# Chi-Squared Goodness-of-Fit Test

<div class="alert alert-info">Learning Goals:</div>

1. Understand the Chi-Squared Goodness-of-Fit Test and its purpose in statistical analysis.
2. Learn how to perform the Chi-Squared Goodness-of-Fit Test to assess the fit between observed and expected frequencies.
3. Explore the assumptions and limitations of the Chi-Squared Goodness-of-Fit Test.
4. Utilize Python code examples to conduct the Chi-Squared Goodness-of-Fit Test and interpret the results.

## Introduction
The Chi-Squared Goodness-of-Fit Test is a statistical test used to determine if an observed sample fits a specified theoretical distribution.

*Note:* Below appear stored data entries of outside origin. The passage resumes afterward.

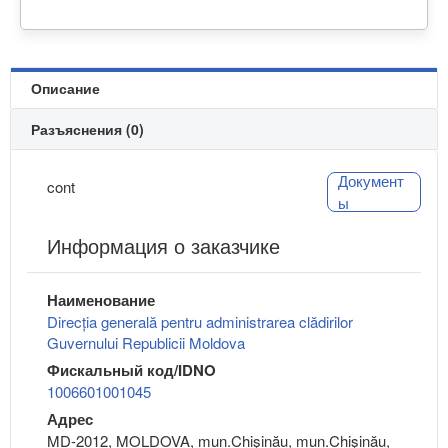
Описание
Разъяснения (0)
Документ
cont
ы
Информация о заказчике
Наименование
Direcția generală pentru administrarea clădirilor
Guvernului Republicii Moldova
Фискальный код/IDNO
1006601001045
Адрес
MD-2012, MOLDOVA, mun.Chişinău, mun.Chişinău,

It compares the observed frequencies with the expected frequencies based on the hypothesized distribution.

### Applications of the Chi-Squared Goodness-of-Fit Test
- Testing Hypotheses: Assessing whether observed data follows a specific distribution.
- Model Evaluation: Checking if a theoretical model adequately represents observed data.

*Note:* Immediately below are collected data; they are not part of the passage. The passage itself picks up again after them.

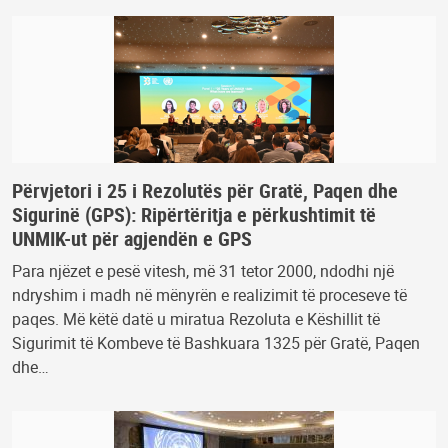
Përvjetori i 25 i Rezolutës për Gratë, Paqen dhe
Sigurinë (GPS): Ripërtëritja e përkushtimit të
UNMIK-ut për agjendën e GPS
Para njëzet e pesë vitesh, më 31 tetor 2000, ndodhi një
ndryshim i madh në mënyrën e realizimit të proceseve të
paqes. Më këtë datë u miratua Rezoluta e Këshillit të
Sigurimit të Kombeve të Bashkuara 1325 për Gratë, Paqen
dhe…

### Performing the Chi-Squared Goodness-of-Fit Test
2.1 Chi-Squared Statistic
The Chi-Squared statistic measures the discrepancy between observed and expected frequencies. It is calculated using the formula:

$$χ² = \frac{(O - E)²}{E}$$

<div class="alert alert-success"><b>O</b> represents the observed frequencies, <b>E</b> represents the expected frequencies based on the hypothesized distribution, and the sum is taken over all categories or bins.</div>

### Degrees of Freedom
The degrees of freedom (df) for the Chi-Squared Goodness-of-Fit Test depend on the number of categories and constraints imposed by the test. For the test of fit to a specified distribution, df = number of categories - 1.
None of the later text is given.